This past week, Nike released an ad spotlighting former San Francisco 49ers quarterback, Colin Kaepernick, in honor of the 30th anniversary of the company’s “Just Do It” campaign. The ad, featuring Kaepernick in black and white, displays a short message. “Believe in something. Even if it means sacrificing everything.” The advertisement shocked some, offended others and inspired certain members of the American public.
In 2016, Kaepernick began to kneel during the National Anthem, resulting in much debate throughout social media. Kaepernick knelt to protest police brutality and unequal treatment experienced by members of the black community. Despite pressure from the NFL caused by lower viewer ratings and public threats, Kaepernick continued his career with the 49ers until opting out of his contract in 2017.

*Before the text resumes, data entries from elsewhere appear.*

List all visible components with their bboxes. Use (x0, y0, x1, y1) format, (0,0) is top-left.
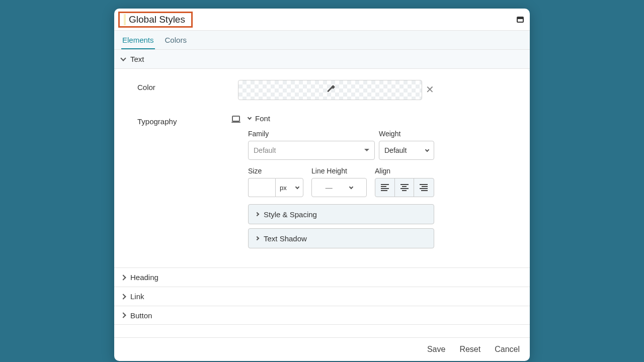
label-family: Family (248, 130, 375, 138)
align-left-button[interactable] (375, 178, 394, 197)
chevron-down-icon (295, 185, 299, 189)
align-right-button[interactable] (414, 178, 433, 197)
label-weight: Weight (379, 130, 434, 138)
panel-text-shadow[interactable]: Text Shadow (248, 228, 434, 248)
section-button-header[interactable]: Button (114, 306, 530, 325)
align-center-button[interactable] (394, 178, 414, 197)
tab-colors[interactable]: Colors (164, 31, 188, 49)
size-number-input[interactable] (248, 178, 275, 197)
label-size: Size (248, 167, 307, 175)
dropdown-caret-icon (364, 149, 369, 154)
device-icon[interactable] (232, 116, 240, 122)
chevron-right-icon (120, 312, 126, 318)
row-color: Color ✕ (121, 80, 523, 100)
section-button-label: Button (130, 311, 152, 320)
fields-family-weight: Family Default Weight Default (248, 130, 434, 160)
chevron-right-icon (120, 275, 126, 280)
section-link-header[interactable]: Link (114, 287, 530, 306)
select-line-height[interactable]: — (311, 178, 367, 197)
tab-elements[interactable]: Elements (121, 31, 155, 49)
clear-color-button[interactable]: ✕ (424, 84, 435, 96)
section-heading-label: Heading (130, 273, 158, 282)
select-family[interactable]: Default (248, 141, 375, 160)
tab-bar: Elements Colors (114, 31, 530, 50)
section-text-content: Color ✕ Typography Font (114, 69, 530, 267)
size-unit-select[interactable]: px (275, 178, 303, 197)
value-family: Default (254, 146, 276, 154)
reset-button[interactable]: Reset (459, 345, 480, 354)
row-typography: Typography Font Family (121, 114, 523, 252)
label-style-spacing: Style & Spacing (264, 210, 317, 219)
chevron-right-icon (120, 294, 126, 299)
chevron-down-icon (120, 55, 126, 61)
panel-style-spacing[interactable]: Style & Spacing (248, 204, 434, 224)
window-mode-icon[interactable] (517, 17, 524, 23)
window-title: Global Styles (129, 14, 185, 25)
fields-size-lh-align: Size px Line Height (248, 167, 434, 197)
value-line-height: — (326, 184, 333, 192)
section-link-label: Link (130, 292, 144, 301)
chevron-down-icon (425, 147, 429, 151)
align-group (375, 178, 434, 197)
select-weight[interactable]: Default (379, 141, 434, 160)
chevron-down-icon (248, 116, 252, 120)
label-typography: Typography (121, 114, 248, 126)
title-marker (124, 14, 126, 25)
section-heading-header[interactable]: Heading (114, 267, 530, 287)
value-weight: Default (384, 146, 407, 154)
title-highlight: Global Styles (118, 12, 193, 28)
chevron-right-icon (255, 212, 259, 216)
panel-body: Text Color ✕ Typography (114, 50, 530, 337)
window-header: Global Styles (114, 9, 530, 31)
cancel-button[interactable]: Cancel (495, 345, 520, 354)
section-text-label: Text (130, 55, 144, 63)
save-button[interactable]: Save (427, 345, 445, 354)
global-styles-window: Global Styles Elements Colors Text Color… (114, 9, 530, 361)
chevron-right-icon (255, 236, 259, 240)
label-font: Font (255, 114, 270, 123)
section-text-header[interactable]: Text (114, 50, 530, 69)
color-picker[interactable] (238, 80, 422, 100)
value-size-unit: px (280, 184, 287, 192)
chevron-down-icon (349, 185, 353, 189)
font-subheader[interactable]: Font (248, 114, 434, 123)
eyedropper-icon (326, 85, 335, 95)
label-align: Align (375, 167, 434, 175)
label-line-height: Line Height (311, 167, 371, 175)
label-color: Color (121, 80, 248, 92)
dialog-footer: Save Reset Cancel (114, 337, 530, 361)
label-text-shadow: Text Shadow (264, 234, 307, 243)
input-size[interactable]: px (248, 178, 307, 197)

Kaepernick went through his free agency after 2017 without any interest from other teams, despite continuing a past deal with Nike. Many suggest that his unemployment came directly from his on-field protests. The renewed partnership with Nike, which not only features him but also donates to his “Know Your Rights” campaign, comes as a major development for the former pro-athlete.
In response to the ad, many social media users praised Nike. By supporting Kaepernick, many see the company as a progressive force supporting marginalized groups. This especially seems to be true amongst younger, more diverse generations, such as Millennials and members of Generation Z.

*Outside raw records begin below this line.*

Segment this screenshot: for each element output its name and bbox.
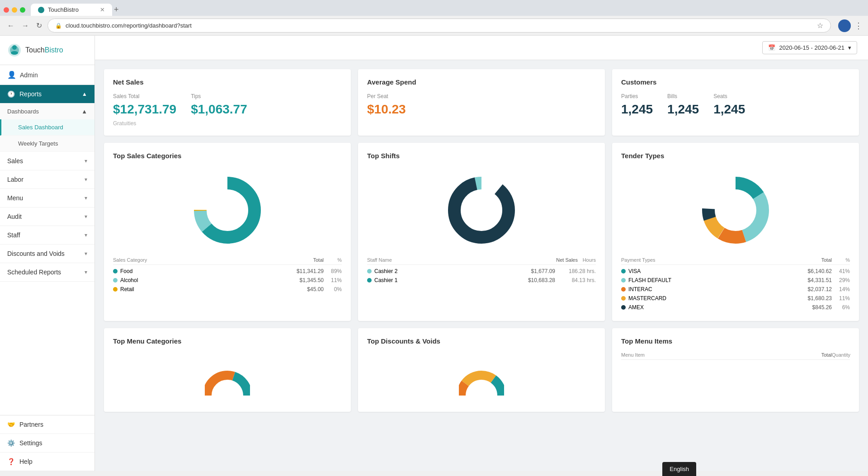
net-sales-title: Net Sales — [113, 78, 342, 86]
staff-label: Staff — [7, 231, 20, 239]
mastercard-total: $1,680.23 — [791, 295, 832, 302]
forward-button[interactable]: → — [20, 20, 31, 32]
top-discounts-voids-card: Top Discounts & Voids — [358, 328, 605, 412]
tips-label: Tips — [191, 93, 247, 99]
date-range-chevron-icon: ▾ — [848, 44, 851, 51]
sidebar-item-audit[interactable]: Audit ▾ — [0, 207, 94, 226]
col-payment-types: Payment Types — [621, 257, 791, 263]
svg-point-10 — [461, 190, 502, 231]
retail-total: $45.00 — [283, 286, 324, 292]
col-menu-total: Total — [791, 352, 832, 358]
scheduled-chevron-icon: ▾ — [85, 269, 87, 275]
per-seat-value: $10.23 — [367, 102, 596, 117]
food-total: $11,341.29 — [283, 268, 324, 274]
dashboards-label: Dashboards — [7, 108, 39, 115]
col-staff-name: Staff Name — [367, 257, 537, 263]
tender-types-donut — [699, 174, 772, 246]
minimize-button[interactable] — [12, 7, 17, 13]
average-spend-card: Average Spend Per Seat $10.23 — [358, 69, 605, 136]
metric-cards-row: Net Sales Sales Total $12,731.79 Tips $1… — [104, 69, 859, 136]
menu-categories-chart — [113, 352, 342, 403]
visa-pct: 41% — [832, 268, 850, 274]
sales-chevron-icon: ▾ — [85, 158, 87, 164]
col-menu-item: Menu Item — [621, 352, 791, 358]
col-hours: Hours — [578, 257, 596, 263]
sidebar-item-settings[interactable]: ⚙️ Settings — [0, 434, 94, 452]
sidebar-item-sales-dashboard[interactable]: Sales Dashboard — [0, 119, 94, 136]
tender-types-title: Tender Types — [621, 152, 850, 160]
sales-total-label: Sales Total — [113, 93, 176, 99]
sidebar-navigation: 🕐 Reports ▲ Dashboards ▲ Sales Dashboard… — [0, 85, 94, 415]
col-pct-header: % — [324, 257, 342, 263]
flash-dot — [621, 278, 626, 283]
interac-total: $2,037.12 — [791, 286, 832, 292]
dashboards-chevron-icon: ▲ — [81, 108, 87, 115]
top-sales-categories-card: Top Sales Categories — [104, 143, 351, 321]
cashier1-sales: $10,683.28 — [514, 277, 555, 283]
labor-label: Labor — [7, 176, 24, 183]
seats-label: Seats — [713, 93, 745, 99]
scheduled-label: Scheduled Reports — [7, 269, 61, 276]
active-tab[interactable]: TouchBistro ✕ — [31, 4, 112, 16]
tab-close-button[interactable]: ✕ — [100, 6, 105, 13]
col-quantity: Quantity — [832, 352, 850, 358]
table-row: FLASH DEFAULT $4,331.51 29% — [621, 276, 850, 285]
bottom-charts-row: Top Menu Categories Top Discounts & Void… — [104, 328, 859, 412]
maximize-button[interactable] — [20, 7, 25, 13]
tender-types-card: Tender Types — [612, 143, 859, 321]
sidebar-item-scheduled[interactable]: Scheduled Reports ▾ — [0, 263, 94, 282]
address-bar[interactable]: 🔒 cloud.touchbistro.com/reporting/dashbo… — [47, 19, 831, 33]
mastercard-pct: 11% — [832, 295, 850, 302]
food-name: Food — [120, 268, 283, 274]
close-button[interactable] — [4, 7, 9, 13]
table-row: Cashier 2 $1,677.09 186.28 hrs. — [367, 267, 596, 276]
new-tab-button[interactable]: + — [114, 5, 119, 14]
discounts-label: Discounts and Voids — [7, 250, 65, 257]
profile-avatar[interactable] — [838, 19, 851, 32]
sidebar-item-partners[interactable]: 🤝 Partners — [0, 415, 94, 434]
sidebar-item-sales[interactable]: Sales ▾ — [0, 152, 94, 170]
sidebar-item-help[interactable]: ❓ Help — [0, 452, 94, 471]
reports-icon: 🕐 — [7, 90, 15, 98]
sales-categories-table: Sales Category Total % Food $11,341.29 8… — [113, 257, 342, 294]
tips-group: Tips $1,063.77 — [191, 93, 247, 117]
menu-categories-donut-partial — [205, 359, 250, 396]
top-menu-items-title: Top Menu Items — [621, 337, 850, 345]
col-tender-pct: % — [832, 257, 850, 263]
top-discounts-title: Top Discounts & Voids — [367, 337, 596, 345]
top-sales-title: Top Sales Categories — [113, 152, 342, 160]
top-shifts-chart — [367, 167, 596, 254]
sidebar-item-discounts[interactable]: Discounts and Voids ▾ — [0, 245, 94, 263]
per-seat-group: Per Seat $10.23 — [367, 93, 596, 117]
top-shifts-table: Staff Name Net Sales Hours Cashier 2 $1,… — [367, 257, 596, 285]
sidebar-item-weekly-targets[interactable]: Weekly Targets — [0, 136, 94, 152]
top-menu-categories-title: Top Menu Categories — [113, 337, 342, 345]
sidebar-item-menu[interactable]: Menu ▾ — [0, 189, 94, 207]
weekly-targets-label: Weekly Targets — [18, 140, 58, 147]
sidebar-item-labor[interactable]: Labor ▾ — [0, 170, 94, 189]
browser-menu-icon[interactable]: ⋮ — [854, 21, 863, 31]
refresh-button[interactable]: ↻ — [34, 19, 44, 32]
flash-pct: 29% — [832, 277, 850, 283]
shifts-header: Staff Name Net Sales Hours — [367, 257, 596, 265]
sidebar-footer: 🤝 Partners ⚙️ Settings ❓ Help — [0, 415, 94, 471]
flash-total: $4,331.51 — [791, 277, 832, 283]
language-badge[interactable]: English — [662, 462, 696, 471]
bookmark-icon[interactable]: ☆ — [817, 21, 823, 30]
col-net-sales: Net Sales — [537, 257, 578, 263]
svg-point-3 — [11, 51, 18, 55]
sales-categories-chart — [113, 167, 342, 254]
sidebar-item-staff[interactable]: Staff ▾ — [0, 226, 94, 245]
user-icon: 👤 — [7, 71, 16, 79]
partners-label: Partners — [19, 421, 43, 428]
traffic-lights — [4, 7, 25, 13]
amex-name: AMEX — [628, 304, 791, 311]
cashier2-dot — [367, 269, 372, 273]
menu-chevron-icon: ▾ — [85, 195, 87, 201]
sidebar-item-reports[interactable]: 🕐 Reports ▲ — [0, 85, 94, 104]
date-range-button[interactable]: 📅 2020-06-15 - 2020-06-21 ▾ — [762, 41, 857, 54]
dashboard-grid: Net Sales Sales Total $12,731.79 Tips $1… — [95, 60, 868, 421]
dashboards-section-header[interactable]: Dashboards ▲ — [0, 104, 94, 119]
back-button[interactable]: ← — [5, 20, 16, 32]
svg-point-7 — [207, 190, 248, 231]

Despite the praise, Nike experienced great backlash from other sectors of the public, since many social media users think Nike is simply trying to profit off of the publicity the advertisement receives. Other consumers expressed offense by the implications of Kaepernick kneeling during the National Anthem. Many social media users have started a trending hashtag labeled #BoycottNike, which was used by almost 100,000 people just 24 hours after the advertisement was released. Some showed pictures of destroyed merchandise, while others began to make memes mocking the controversial ad. Twitter users who were offended by the Nike endorsement took pictures of themselves burning their Nike apparel in protest of the advertising campaign. Others criticize the company for past labor issues, including a lawsuit against Nike for claims of disparities in wages and sexual assault.
As the debate continues to rage on social media, Nike aired an extension of the ad during Thursday night’s Eagles vs. Falcons game. The commercial featured other athletes, such as tennis player Serena Williams, basketball player Lebron James and football player Odell Beckham Jr. The ad calls for the public to be greater than the expectations they have for themselves and to break through societal barriers, such as those set by gender, income and race.
Regardless of one’s opinion on the ads, Nike raises a long-standing debate that continues to polarize the United States. Perhaps through citizens’ shared love and enthusiasm for sports, dialogue will continue in order to reach common ground and bridge the ever-growing ideological gap.